European banks are warning that the effects of the European Central Bank’s €1.1tn quantitative easing will be blunted by tough capital rules designed to curb risks in securitisations.

Anshu Jain, co-chief executive of Deutsche, and Frédéric Oudéa, chief executive of SocGen, told a board meeting of the Institute of International Finance, a trade association, that the industry should push for the rules to be revised.

They said this would encourage more securitisation, ease the shift of assets from constrained bank balance sheets to capital markets and make the plan announced on Thursday by European Central Bank president Mario Draghi to buy €60bn a month of mainly public-sector bonds more effective.

Basel III capital rules, introduced in 2010 after the financial crisis, gave very high risk weights to the portion of a securitisation that banks must keep on their books. The risk weight system gives a 0 per cent risk weight to safe assets such as a US Treasury bond, meaning banks do not have to hold capital against it, but up to 1250 per cent risk weights for some securitised assets, meaning banks would have to hold 12.5 times the normal amount of capital against the asset, making it hard to make a good return.

“Is it right that banks have to hold more capital than the whole value of a [securitisation] position? It is absurd. It is basically a penalty rate,” the chairman of another of the biggest European banks said on the sidelines of the forum meeting.
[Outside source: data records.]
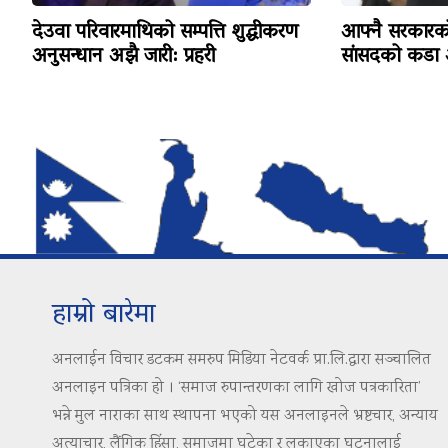
देउवा परिवारमाथिको सम्पत्ति शुद्धीकरण
आफ्नै सरकारको 
अनुसन्धान अझै जारी: प्रहरी
सांसदको कडा
हाम्रो बारेमा
अनलाईन विचार डटकम समरुप मिडिया नेटवर्क प्रा.लि.द्वारा सञ्चालित
अनलाइन पत्रिका हो । ‘समाज रुपान्तरणका लागि खोज पत्रकारिता’
भन्ने मुल नाराका साथ स्थापना भएको यस अनलाइनले भ्रष्टचार, अन्याय
अत्याचार, लैंगिक हिंसा, समाजमा घटेका र लुकाएका घटनालाई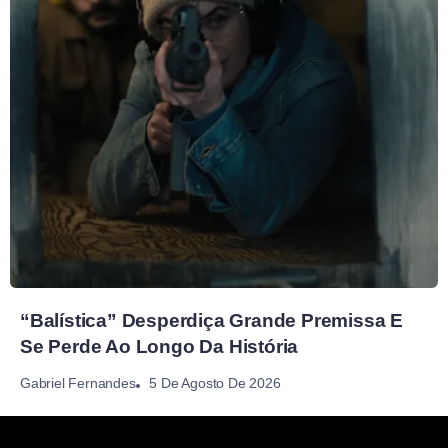
“Balística” Desperdiça Grande Premissa E
Se Perde Ao Longo Da História
5 De Agosto De 2026
Gabriel Fernandes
“There is a disconnect between economic policy makers and regulators,” said Douglas Flint, chairman of HSBC. “Europe wants a capital markets union and more securitisation, but pension funds and insurers ask: ‘Why would I want to do that? The regulatory environment is disincentivising investment in these areas’.”

The Federal Reserve has devoted a large portion of its bond-buying in the US quantitative easing programme to mortgage-backed securities. Economists see benefits in buying an instrument that is closer to the “real economy” than US Treasury bonds.

The committee of regulators that draws up the rules has come up with some changes but they do not go far enough for the European banks.